**Work task**
A faithful copy of every entry is the goal; keep the images out of it.

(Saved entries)
--- START ---

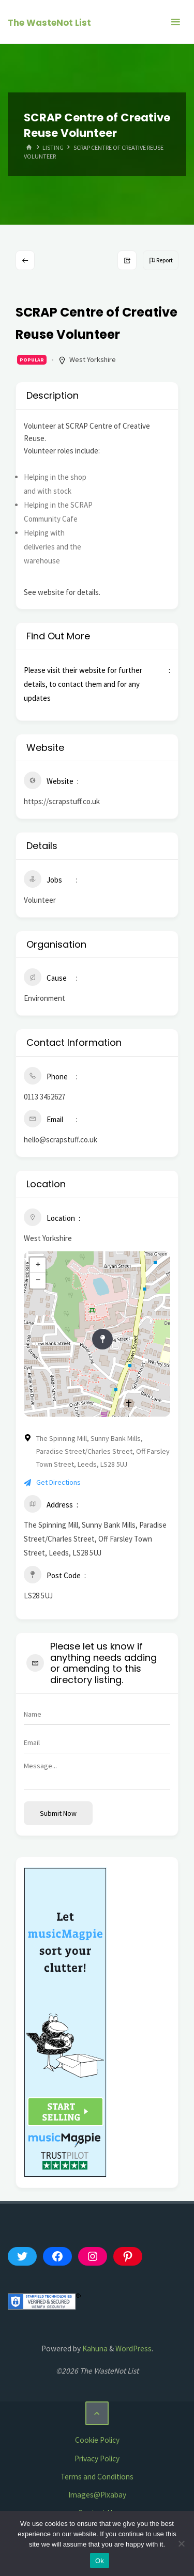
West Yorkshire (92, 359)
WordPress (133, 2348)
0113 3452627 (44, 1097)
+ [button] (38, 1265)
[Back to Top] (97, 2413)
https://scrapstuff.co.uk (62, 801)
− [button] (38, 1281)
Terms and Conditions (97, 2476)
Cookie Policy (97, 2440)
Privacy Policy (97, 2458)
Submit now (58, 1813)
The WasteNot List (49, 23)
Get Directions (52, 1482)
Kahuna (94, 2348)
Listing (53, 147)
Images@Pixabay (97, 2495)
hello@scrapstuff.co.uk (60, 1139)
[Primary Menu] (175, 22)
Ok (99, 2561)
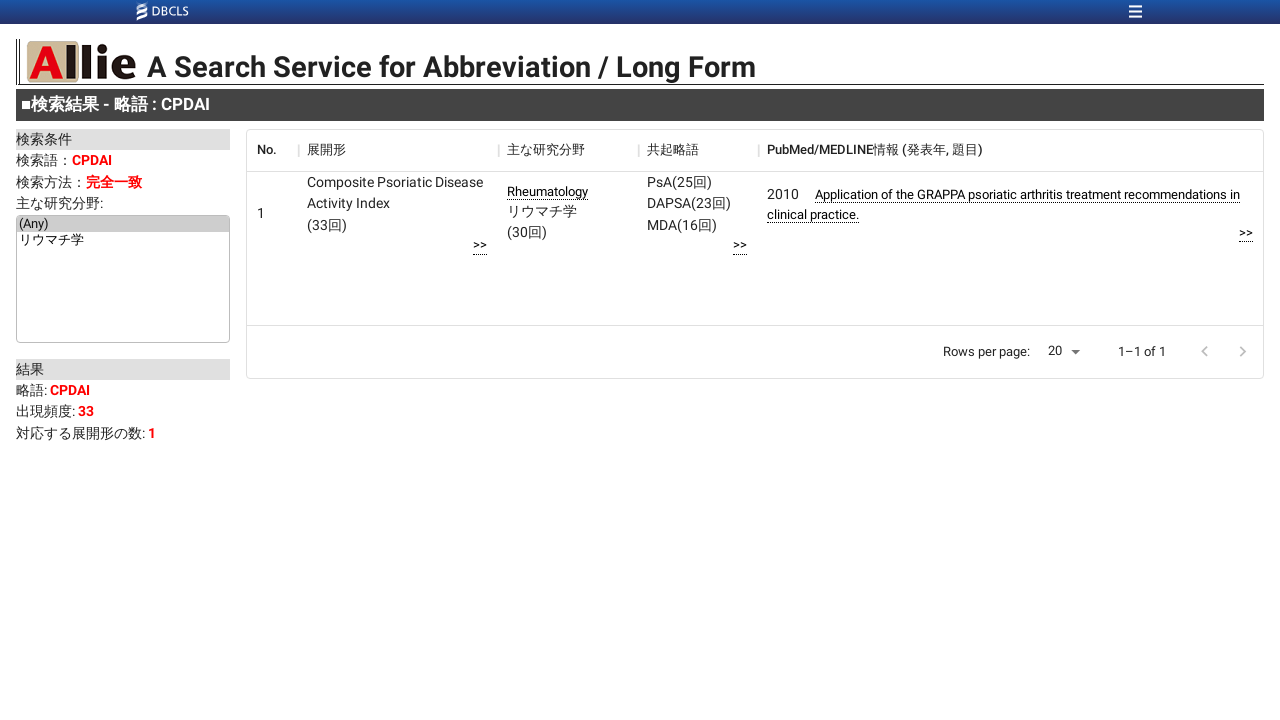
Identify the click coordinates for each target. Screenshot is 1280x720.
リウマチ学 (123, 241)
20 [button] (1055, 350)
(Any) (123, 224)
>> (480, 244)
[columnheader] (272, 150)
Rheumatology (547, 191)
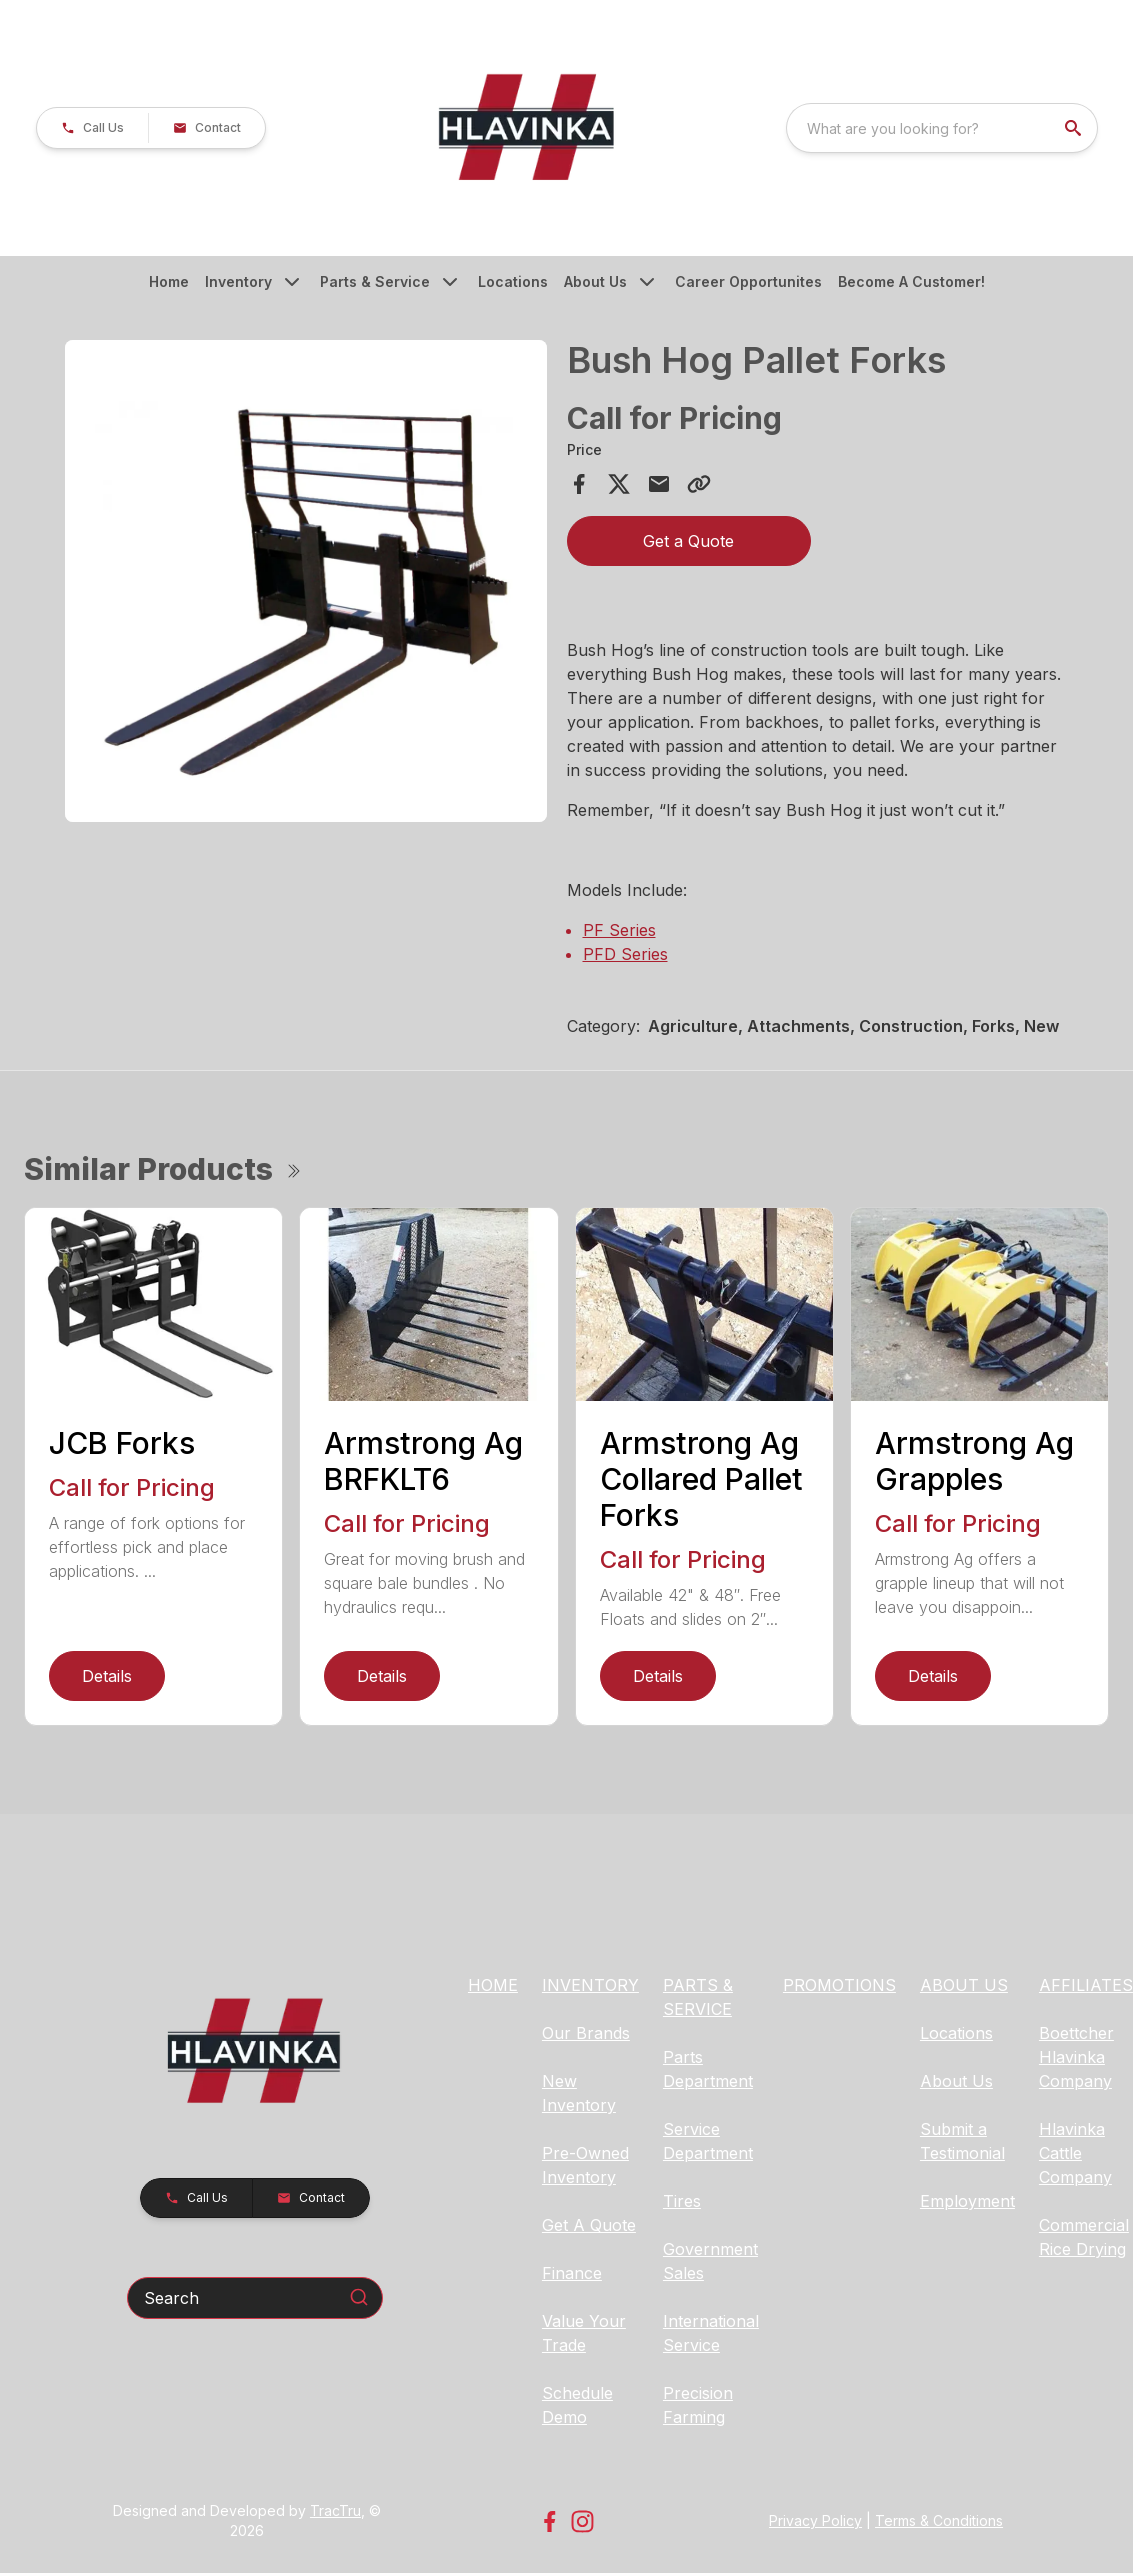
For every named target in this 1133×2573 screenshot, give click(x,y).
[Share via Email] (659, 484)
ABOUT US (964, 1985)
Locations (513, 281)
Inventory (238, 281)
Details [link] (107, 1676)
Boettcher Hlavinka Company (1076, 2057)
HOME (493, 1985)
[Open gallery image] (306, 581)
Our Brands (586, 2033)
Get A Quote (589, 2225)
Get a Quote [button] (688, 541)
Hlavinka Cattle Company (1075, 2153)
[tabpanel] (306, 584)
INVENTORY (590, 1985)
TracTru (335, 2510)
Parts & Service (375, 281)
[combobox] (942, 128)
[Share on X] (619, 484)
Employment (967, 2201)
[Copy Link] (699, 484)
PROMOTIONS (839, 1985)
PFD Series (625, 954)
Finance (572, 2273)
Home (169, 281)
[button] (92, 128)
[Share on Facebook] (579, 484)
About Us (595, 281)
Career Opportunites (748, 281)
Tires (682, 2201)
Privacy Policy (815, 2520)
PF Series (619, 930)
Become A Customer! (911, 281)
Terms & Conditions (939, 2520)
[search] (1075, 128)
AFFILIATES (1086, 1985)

--- END ---

**Response to the task**
West Yorkshire (92, 359)
WordPress (133, 2348)
0113 3452627 (44, 1097)
+ [button] (38, 1265)
[Back to Top] (97, 2413)
https://scrapstuff.co.uk (62, 801)
− [button] (38, 1281)
Terms and Conditions (97, 2476)
Cookie Policy (97, 2440)
Privacy Policy (97, 2458)
Submit now (58, 1813)
The WasteNot List (49, 23)
Get Directions (52, 1482)
Kahuna (94, 2348)
Listing (53, 147)
Images@Pixabay (97, 2495)
hello@scrapstuff.co.uk (60, 1139)
[Primary Menu] (175, 22)
Ok (99, 2561)
Identify the click coordinates for each target. Screenshot is 1280x720.
リウマチ学 (123, 241)
20 [button] (1055, 350)
(Any) (123, 224)
>> (480, 244)
[columnheader] (272, 150)
Rheumatology (547, 191)
For every named target in this 1133×2573 screenshot, give click(x,y).
[Share via Email] (659, 484)
ABOUT US (964, 1985)
Locations (513, 281)
Inventory (238, 281)
Details [link] (107, 1676)
Boettcher Hlavinka Company (1076, 2057)
HOME (493, 1985)
[Open gallery image] (306, 581)
Our Brands (586, 2033)
Get A Quote (589, 2225)
Get a Quote [button] (688, 541)
Hlavinka Cattle Company (1075, 2153)
[tabpanel] (306, 584)
INVENTORY (590, 1985)
TracTru (335, 2510)
Parts & Service (375, 281)
[combobox] (942, 128)
[Share on X] (619, 484)
Employment (967, 2201)
[Copy Link] (699, 484)
PROMOTIONS (839, 1985)
PFD Series (625, 954)
Finance (572, 2273)
Home (169, 281)
[button] (92, 128)
[Share on Facebook] (579, 484)
About Us (595, 281)
Career Opportunites (748, 281)
Tires (682, 2201)
Privacy Policy (815, 2520)
PF Series (619, 930)
Become A Customer! (911, 281)
Terms & Conditions (939, 2520)
[search] (1075, 128)
AFFILIATES (1086, 1985)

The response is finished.